KARANGASEM
REGENCY
During the 18th centuries, Karangasem was the most powerful kingdom
in Bali but in the middle of the last century, it became a vassal
of Lombok. Covering 861 sq. km, Karangasem regency is well known
for its breath taking landscapes which have been formed by lava
flows from Gunung Agung, the sacred mountain of Bali.
Beautiful terraced paddy fields lie at the lower southeastern slopes
of the regency while coffee and clove plantations are found higher
up. Salt panning and fishing are the major economic activities in
the coastal areas.
Standing 3,142 meters high, Gunung Agung made disaster news on
17th March, 1963 when its crater exploded, spewing rivers of Java
and hot volcanic mud down its slopes and into the sea. Ash rained
over the whole island, and lava streams covering roads isolated
its eastern end. Large areas of crops and many villages and temples
were wiped out.
Thousands of people were either burned to death or suffocated by
the searing clouds of hot gas rushing down the volcanic slopes.
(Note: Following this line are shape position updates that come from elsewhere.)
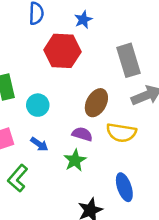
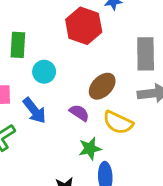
blue arrow: (39, 144) -> (34, 110), size x1.5
green star: (75, 160) -> (90, 148), moved

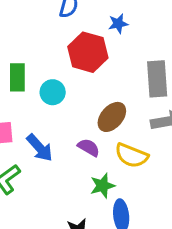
cyan circle: (44, 72) -> (53, 92), moved

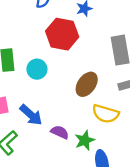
purple semicircle: (89, 147) -> (60, 132), moved

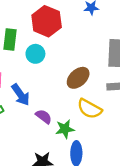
red hexagon: (62, 34) -> (47, 21), moved

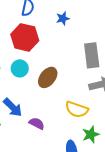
brown ellipse: (78, 78) -> (48, 77), moved
green star: (65, 129) -> (91, 134), moved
The villages of Sorga and Lebih, situated high on the slopes of
Agung, were totally destroyed. As if by a miracle, Besakih, just
six kilometers from the crater, suffered little damage. Nowadays,
Mount Agung is quiet and the mother temple Pura Besakih perched
1000 meters up the slope attracts a steady stream of devotees and
tourists.
Pura besakih is Bali's most important and probably best kept temple,
consisting of about 30 separate temples in seven terraces that ascend
up the hill. Every district in Bali has its own shrine or temple
at Besakih and besides honoring Ida Sang Hyang Widi ( God Almighty
), all Balinese gods and goddesses are also honored.
If you want to climb Mount Agung, you must request permission from
the temple authorities, as no one should stand higher than the temple
when a ceremony is being held.
You can ascend the mountain from behind the temple or through the
village of Sebudi village, near Selat. It's tough 6-8 hour climb
and you are recommended to leave in the early morning and hire a
guide.
Padang Bai is the port for the ferry service to Lombok. It's a
sleepy fishing village situated in a perfectly sheltered bay. The
beach is picturesque and quaint with a long sweep of sand where
colorful boats are drawn up on the beach.
From Padang Bai the road follows a beautiful stretch inland and
turns off at the mountain village of Tenganan. Tenganan is a Bali
Aga village - one of the few Balinese communities to resist the
Majapahit invasion of 1343.
It is walled village consisting of two rows of identical houses.
This is the only place in Indonesia where double weaving ikat, Geringsing,
is produced. The village is also famous for its lontar sacred books,
traditional Balinese palm leaf books.
One of coastal road 13 kilometers from Tenganan is the once quiet
fishing village of Candi dasa. you can expect to find plenty of
accommodation, restaurants, bars, souvenir shops, and some nightlife.
There are fantastic views from the headland and on a clear day Agung
Mountain rises magnificently behind the range of coastal hills.
The main town and capital of the Karangasem district is Amlapura.
Puri Agung Karangasem palace is an imposing reminder of the time
Karangasem was a kingdom. It has a three-tiered gate and beautiful
sculptured panels on the outside.
Six kilometers from Amlapura you will find the tirtaganga wate
palace. This palace, built around 1947 by Amlapura's water loving
king, is a place of beauty and solitude. The palace contains a network
of pools and a swimming pool fed by a natural spring, surrounded
by some of the most beautiful rice terraces in Bali.
North of Tirtagangga is Tulamben. SS Liberty, the American war
ship sunk by the Japanese in 1942, lies just off the beach and is
anywhere on this barren coast, but worth a pause on your travels.